> EXERCISE REQUIREMENTS
Go through the data below and transcribe it exactly. Omit the images.

*** GIVEN RECORDS ***

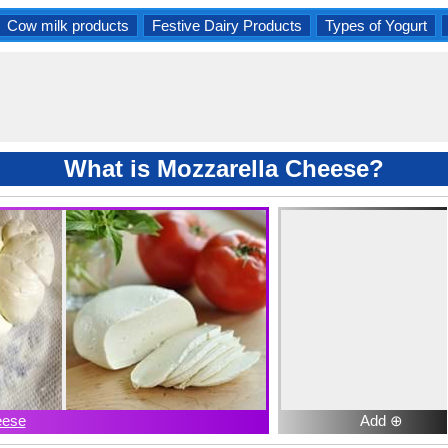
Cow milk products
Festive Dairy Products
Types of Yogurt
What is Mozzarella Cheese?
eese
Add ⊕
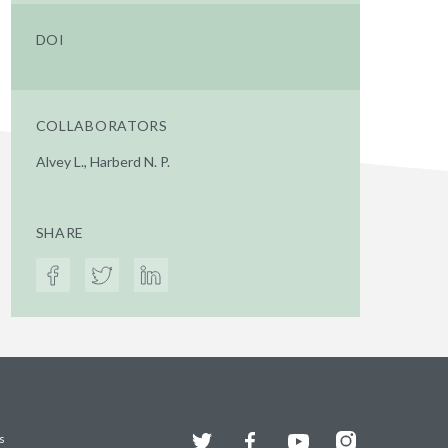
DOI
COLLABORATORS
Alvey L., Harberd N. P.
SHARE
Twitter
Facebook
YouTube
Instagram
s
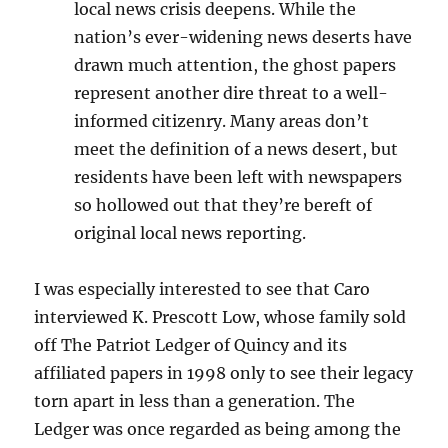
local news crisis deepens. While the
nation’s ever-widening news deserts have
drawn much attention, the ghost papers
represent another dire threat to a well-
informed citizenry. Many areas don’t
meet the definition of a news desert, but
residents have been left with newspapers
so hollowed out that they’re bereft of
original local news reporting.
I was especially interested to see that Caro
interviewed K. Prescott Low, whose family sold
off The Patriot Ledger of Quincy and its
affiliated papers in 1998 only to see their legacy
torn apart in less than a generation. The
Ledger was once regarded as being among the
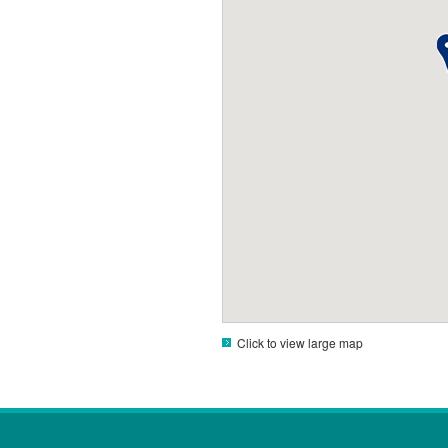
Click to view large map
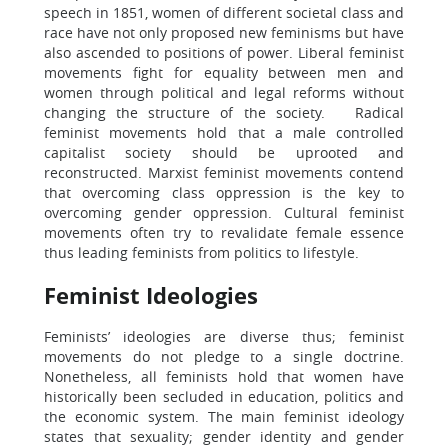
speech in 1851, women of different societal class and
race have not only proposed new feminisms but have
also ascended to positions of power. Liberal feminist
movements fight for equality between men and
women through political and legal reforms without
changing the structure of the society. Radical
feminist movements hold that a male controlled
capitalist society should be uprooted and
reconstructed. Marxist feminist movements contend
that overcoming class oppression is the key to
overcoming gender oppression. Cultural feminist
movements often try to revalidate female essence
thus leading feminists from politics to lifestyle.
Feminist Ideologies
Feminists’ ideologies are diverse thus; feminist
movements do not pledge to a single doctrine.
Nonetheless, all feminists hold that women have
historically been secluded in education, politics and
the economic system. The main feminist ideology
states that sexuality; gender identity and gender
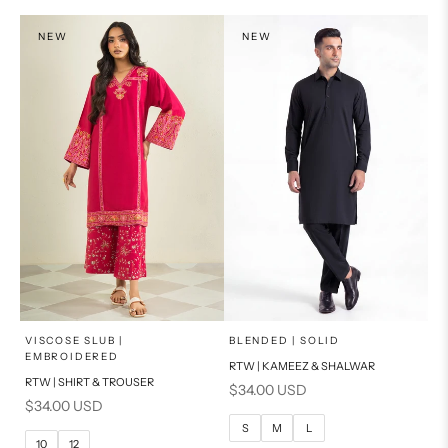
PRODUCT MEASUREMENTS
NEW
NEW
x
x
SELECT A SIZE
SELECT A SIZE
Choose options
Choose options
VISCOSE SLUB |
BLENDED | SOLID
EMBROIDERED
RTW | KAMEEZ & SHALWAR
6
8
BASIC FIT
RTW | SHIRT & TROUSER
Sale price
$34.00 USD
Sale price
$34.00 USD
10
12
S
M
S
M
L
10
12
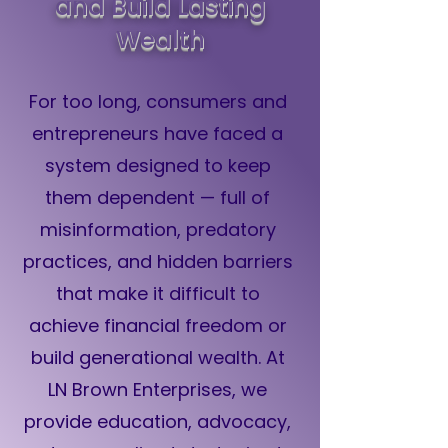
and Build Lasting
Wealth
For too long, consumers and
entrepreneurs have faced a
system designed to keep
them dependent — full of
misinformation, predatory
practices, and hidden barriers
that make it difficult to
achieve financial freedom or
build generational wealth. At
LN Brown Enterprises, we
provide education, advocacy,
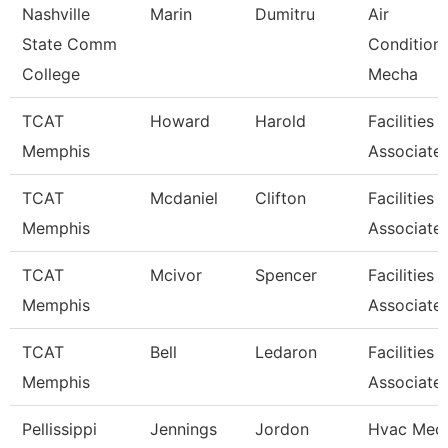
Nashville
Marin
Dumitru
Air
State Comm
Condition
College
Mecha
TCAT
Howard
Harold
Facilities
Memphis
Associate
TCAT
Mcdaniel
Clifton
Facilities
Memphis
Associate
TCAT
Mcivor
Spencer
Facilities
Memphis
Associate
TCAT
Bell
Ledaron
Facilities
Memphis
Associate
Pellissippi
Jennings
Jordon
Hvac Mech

*** End of GIVEN RECORDS ***

> ANSWER FOR THE TASK
Cow milk products
Festive Dairy Products
Types of Yogurt
What is Mozzarella Cheese?
eese
Add ⊕
DOI
COLLABORATORS
Alvey L., Harberd N. P.
SHARE
Twitter
Facebook
YouTube
Instagram
s
local news crisis deepens. While the
nation’s ever-widening news deserts have
drawn much attention, the ghost papers
represent another dire threat to a well-
informed citizenry. Many areas don’t
meet the definition of a news desert, but
residents have been left with newspapers
so hollowed out that they’re bereft of
original local news reporting.
I was especially interested to see that Caro
interviewed K. Prescott Low, whose family sold
off The Patriot Ledger of Quincy and its
affiliated papers in 1998 only to see their legacy
torn apart in less than a generation. The
Ledger was once regarded as being among the
Click to view large map
speech in 1851, women of different societal class and
race have not only proposed new feminisms but have
also ascended to positions of power. Liberal feminist
movements fight for equality between men and
women through political and legal reforms without
changing the structure of the society. Radical
feminist movements hold that a male controlled
capitalist society should be uprooted and
reconstructed. Marxist feminist movements contend
that overcoming class oppression is the key to
overcoming gender oppression. Cultural feminist
movements often try to revalidate female essence
thus leading feminists from politics to lifestyle.
Feminist Ideologies
Feminists’ ideologies are diverse thus; feminist
movements do not pledge to a single doctrine.
Nonetheless, all feminists hold that women have
historically been secluded in education, politics and
the economic system. The main feminist ideology
states that sexuality; gender identity and gender
PRODUCT MEASUREMENTS
NEW
NEW
x
x
SELECT A SIZE
SELECT A SIZE
Choose options
Choose options
VISCOSE SLUB |
BLENDED | SOLID
EMBROIDERED
RTW | KAMEEZ & SHALWAR
6
8
BASIC FIT
RTW | SHIRT & TROUSER
Sale price
$34.00 USD
Sale price
$34.00 USD
10
12
S
M
S
M
L
10
12
and Build Lasting
Wealth
For too long, consumers and
entrepreneurs have faced a
system designed to keep
them dependent — full of
misinformation, predatory
practices, and hidden barriers
that make it difficult to
achieve financial freedom or
build generational wealth. At
LN Brown Enterprises, we
provide education, advocacy,
Nashville
Marin
Dumitru
Air
State Comm
Condition
College
Mecha
TCAT
Howard
Harold
Facilities
Memphis
Associate
TCAT
Mcdaniel
Clifton
Facilities
Memphis
Associate
TCAT
Mcivor
Spencer
Facilities
Memphis
Associate
TCAT
Bell
Ledaron
Facilities
Memphis
Associate
Pellissippi
Jennings
Jordon
Hvac Mech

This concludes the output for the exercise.